En plus de demander un « redressement structurel », la plainte demande au tribunal de décréter que Google a agi illégalement, de l’empêcher de poursuivre son comportement anticoncurrentiel et de rétablir les conditions concurrentielles sur les marchés touchés.

Tim Bray, un ancien vice-président d’Amazon Web Services qui a démissionné en mai suite au licenciement par l’entreprise de Covid-19 lanceurs d’alerte, a déclaré dans un blogpost qu’il était déçu de la brièveté de ces demandes de secours, qui « ne remplit même pas l’une des 64 pages ».

« ‘aurais espéré des idées spécifiques et créatives sur la façon d’accomplir ces bonnes chose », a déclaré Bray, suggérant soit « églementation de style utilitie » ou la rupture de Google comme un moyen d’aller de l’avant.

« Un gros problème avec les monopoles, c’est qu’ils utilisent leurs bénéfices immobilisés pour envahir d’autres secteurs d’activité et concurrencer injustement parce qu’ils peuvent se permettre de renoncer au profit », a-t-il dit. « a solution classique est juste de briser le monopole de l’enfer. »

Bray a ajouté que le moteur de recherche de Google pourrait également être réglementé de la même manière que l’énergie, l’eau et d’autres services publics de monopole naturel, par lequel les utilisateurs sont facturés des frais très bas par recherche.

« Ou exigeriez que le monopole offre une API de récupération de documents en texte intégral simple [application programming interface] qui met en œuvre plusieurs algorithmes de classement différents et des factures par recherche », at-il dit. « Ou lui interdire de s’engager dans des entreprises de publicité. Ensuite, vous libéreriez les gens pour construire des interfaces de recherche orientées avec les consommateurs et de rivaliser pour vendre de la publicité sur eux.

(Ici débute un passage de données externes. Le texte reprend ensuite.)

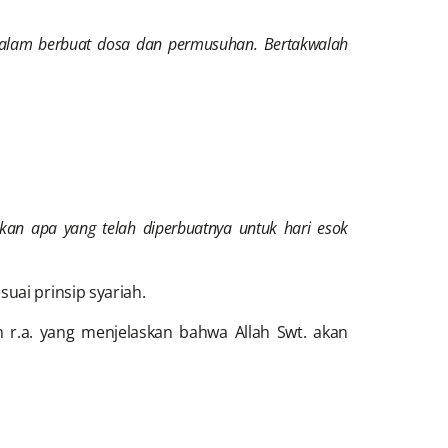
dalam berbuat dosa dan permusuhan. Bertakwalah
an apa yang telah diperbuatnya untuk hari esok
uai prinsip syariah.
h r.a. yang menjelaskan bahwa Allah Swt. akan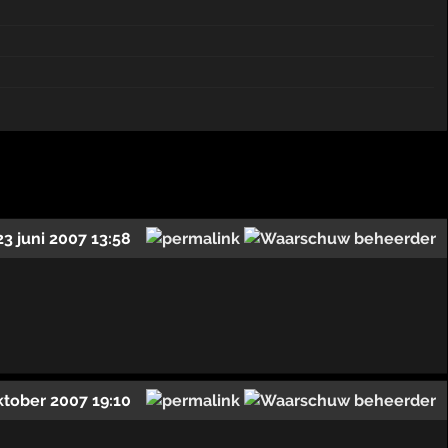
23 juni 2007 13:58
ktober 2007 19:10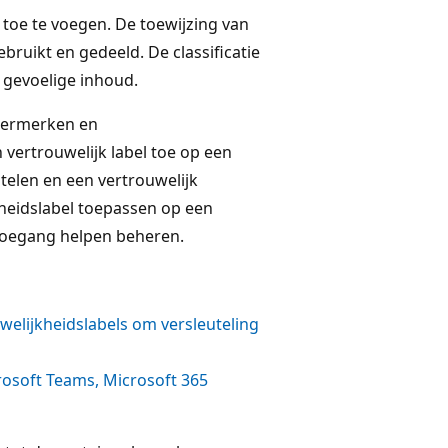
 toe te voegen. De toewijzing van
ebruikt en gedeeld. De classificatie
 gevoelige inhoud.
atermerken en
vertrouwelijk label toe op een
telen en een vertrouwelijk
heidslabel toepassen op een
stoegang helpen beheren.
elijkheidslabels om versleuteling
rosoft Teams, Microsoft 365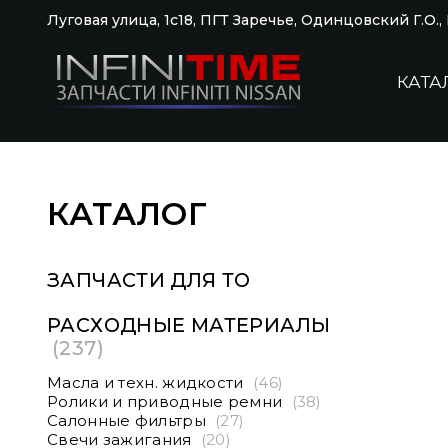
Луговая улица, 1с18, ПГТ Заречье, Одинцовский Г.О.
КАТА
КАТАЛОГ
ЗАПЧАСТИ ДЛЯ ТО
РАСХОДНЫЕ МАТЕРИАЛЫ
(237)
Масла и техн. жидкости
(46)
Ролики и приводные ремни
(38)
Салонные фильтры
(27)
Свечи зажигания
(20)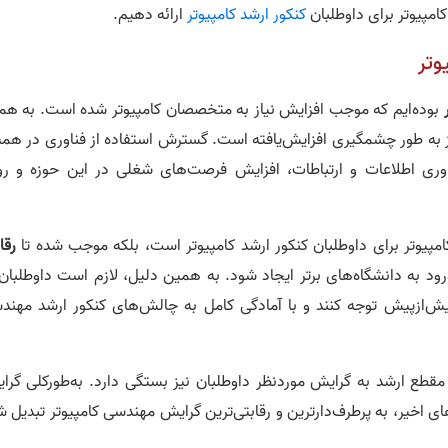
کامپیوتر برای داوطلبان
کنکور ارشد کامپیوتر
ارائه دهیم.
وتر
بوده‌ایم که موجب افزایش نیاز به متخصصان کامپیوتر شده است. به هم
 به طور چشمگیری افزایش‌یافته است. گسترش استفاده از فناوری در همه‌
وری اطلاعات و ارتباطات، افزایش فرصت‌های شغلی در این حوزه و رو
امپیوتر برای داوطلبان کنکور ارشد کامپیوتر است، بلکه موجب شده تا
رقا
رود به دانشگاه‌های برتر ایجاد شود. به همین دلیل، لازم است داوطلبان 
بیش‌ازپیش توجه کنند و با آمادگی کامل به چالش‌های کنکور ارشد مهند
مقطع ارشد به گرایش موردنظر داوطلبان نیز بستگی دارد. به‌طورکلی گرا
 اخیر، به پرطرف‌دارترین و رقابتی‌ترین گرایش مهندسی کامپیوتر تبدیل ش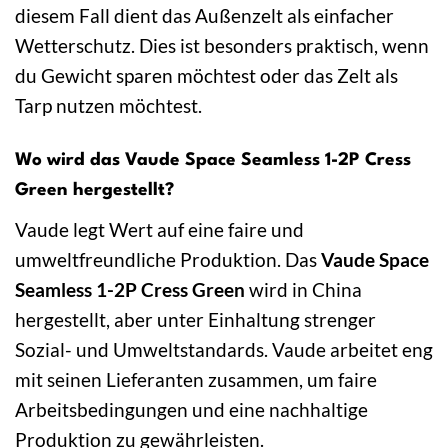
diesem Fall dient das Außenzelt als einfacher
Wetterschutz. Dies ist besonders praktisch, wenn
du Gewicht sparen möchtest oder das Zelt als
Tarp nutzen möchtest.
Wo wird das Vaude Space Seamless 1-2P Cress
Green hergestellt?
Vaude legt Wert auf eine faire und
umweltfreundliche Produktion. Das
Vaude Space
Seamless 1-2P Cress Green
wird in China
hergestellt, aber unter Einhaltung strenger
Sozial- und Umweltstandards. Vaude arbeitet eng
mit seinen Lieferanten zusammen, um faire
Arbeitsbedingungen und eine nachhaltige
Produktion zu gewährleisten.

« Ils pourraient également rivaliser sur la recherche enrichie, le genre de chose que Google fait où il convertit les unités et les devises, ne arithmétique, connaît les fuseaux horaires et les populations et les capitales, et les branches à la bonne article Wikipedia pendant que vous êtes encore en train de taper.

« e serait difficile de travailler. Mais il pourrait nous donner un internet beaucoup, beaucoup plus agréable. Et un paysage intellectuel plus riche.

Des contestations judiciaires antitrust similaires de l’Union européenne se sont soldées par de multiples amendes pour Google, qui a été contraint de payer 1,7 milliard de dollars en 2019 pour des recherches publicitaires; 2,6 milliards de dollars en 2017 pour avoir donné la priorité à sa propre entreprise d’achats dans le domaine de la recherche; et 4,9 milliards de dollars en 2018 pour avoir abusé de la domination de son système d’exploitation mobile Android.